Punkt widzenia zależy od punktu siedzenia Ja np. nigdy tak naprawdę nie trenowałem konkretnie według jakiegoś planu, nie szedłem na dystansowe rekordy, ani nie startowałem w zawodach (czyżbym był z obozu Leona ? 🤔), więc się wypowiem : w początkach fascynacji ćwierć -sportową jazdą na rowerze (MTB) miałem spore parcie na średnią - spore, żeby nie powiedzieć chorobliwe, bo przecież średnia nie mogła spaść poniżej pewnego poziomu, a jak spadła, to potrafiłem się porządnie wkurzyć (zabrnięcie na łące z kopcami kretów wywołało wręcz wściekłość )... Wtedy teoretycznie byłem najszybszy - jeśli chodzi o av z całej trasy, to praktycznie, a odcinkowo/segmentowo nadal mogę pojechać podobnie, albo niewiele wolniej, a czasem nawet jakiś nowy przypadkowy PR się trafi (rzadko, ale jednak , chyba że to błąd GPS'a ).
Obecnie nie patrzę na średnią, no dobra, z ciekawości rzucę okiem, ale sama w sobie nie jest dla mnie ważna Lubię jeździć dla samej jazdy, choć chyba bardziej dla znalezienia się np. w lesie (nadal mój nr 1). Prędkość też mnie nie interesuje - kiedyś był to zwykły licznik + Strava na smartfonie (zawsze schowanym w podsiodłówce podczas jazdy), teraz GPS bez czujnika prędkości + Strava (chcę mieć pamiątkę w postaci śladu na mapie), mam też nawigację z której praktycznie nie korzystam, ale może niebawem kilka razy włączę (ułatwia czasem orientację w nieznanym, albo słabo znanym lesie, kiedy nie ma słońca, i nie chce mi się szukać mchu ).
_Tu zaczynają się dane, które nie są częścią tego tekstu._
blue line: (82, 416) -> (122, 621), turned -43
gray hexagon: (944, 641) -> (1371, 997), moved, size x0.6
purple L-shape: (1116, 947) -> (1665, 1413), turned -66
Nie oszukujmy się, przeciętni Kowalscy nie są zbyt szybcy, a nawet jeżeli próbują, to zazwyczaj i tak prędzej czy później odpadają - brakuje tzw. pary/jest pod górkę itp., bywa, że niedzielne gravele zostają (sam też się uważam za niedzielnego), i to już przy średnich z przedziału 25 -30 km/h na powiedzmy 5 km dojazdu w teren. Tak więc niektóre gravele są szybsze w teorii 😉 Co do szos, to jest to inna bajka - mocni amatorzy jeżdżą na ustawkach >40 km/h, i to średniej (np. stołeczne Rondo Babka sprzed kilku lat to okolice 43 -44 km/h na 140 km), a nawet solo zdarzają się przejazdy w okolicach 40 km/h av na 100 km i 35 km/h na 200 (kolega z forum)...
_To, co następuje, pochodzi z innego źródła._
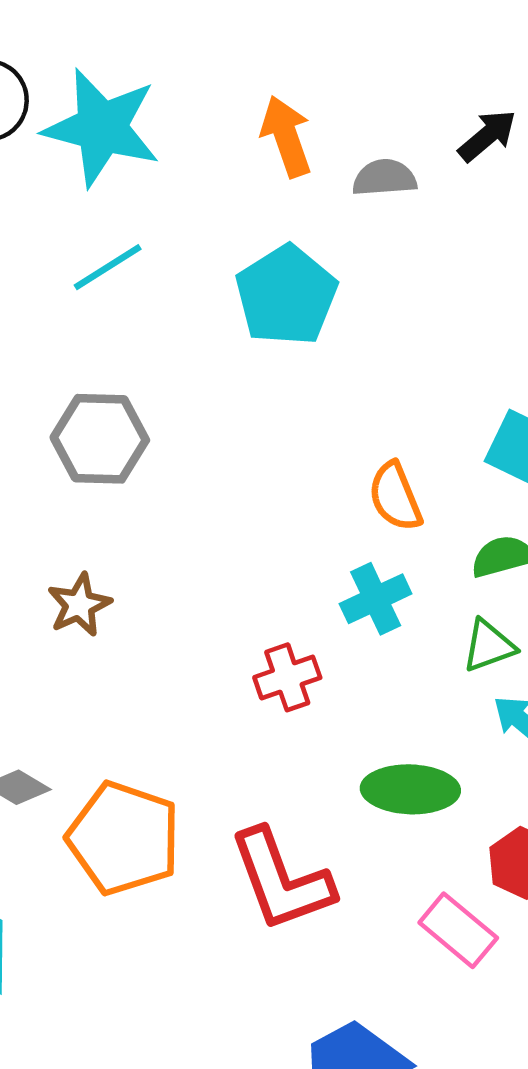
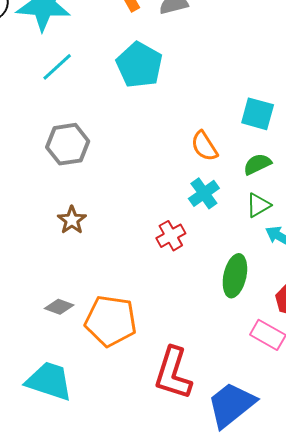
green ellipse: (410, 789) -> (235, 276), turned -69
red L-shape: (281, 880) -> (173, 373), moved, turned 48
Na koniec podam swoje cyferki : kiedyś (2016 -2018) przelotowe i głównie leśne MTB "ile fabryka dała" to przedział 24 -27 km/h av na trasach 40 -90km, a z akcentami technicznymi 22 -25 av (łatwy teren) ; obecnie w różnych warunkach i z większym urozmaiceniem konfiguracji tras (chyba nieco więcej zakrętów i czasem podjazdów ) "tylko" 18 do w porywach 24/25, najczęściej chyba 20 -22 km/h av (oczywiście na nizinie), przy tym staram się kręcić w miarę żwawo - jakoś tak sam z siebie, a nie, że muszę, choć miewam tendencje do chwilowego zamulania (kadencja av 80 -85, puls mam nadzieję, że do kalibracji, bo niby okolice 155 -160 av, a jakoś tego nie czuję - ze 2 lata temu było 140 -145, a jeżdżę w podobny sposób/z podobną intensywnością) - tu dodam, że te czujniki bardziej z ciekawości niż rzeczywistej potrzeby, i nie zawsze ich używam (z kadencją nie było zaskoczenia - czułem, że nie mam z nią problemu, a jak mnie najdzie, to krótko kręcę w przedziale 90 -110, widziałem i 125 -127, ale to już dla mnie bez sensu).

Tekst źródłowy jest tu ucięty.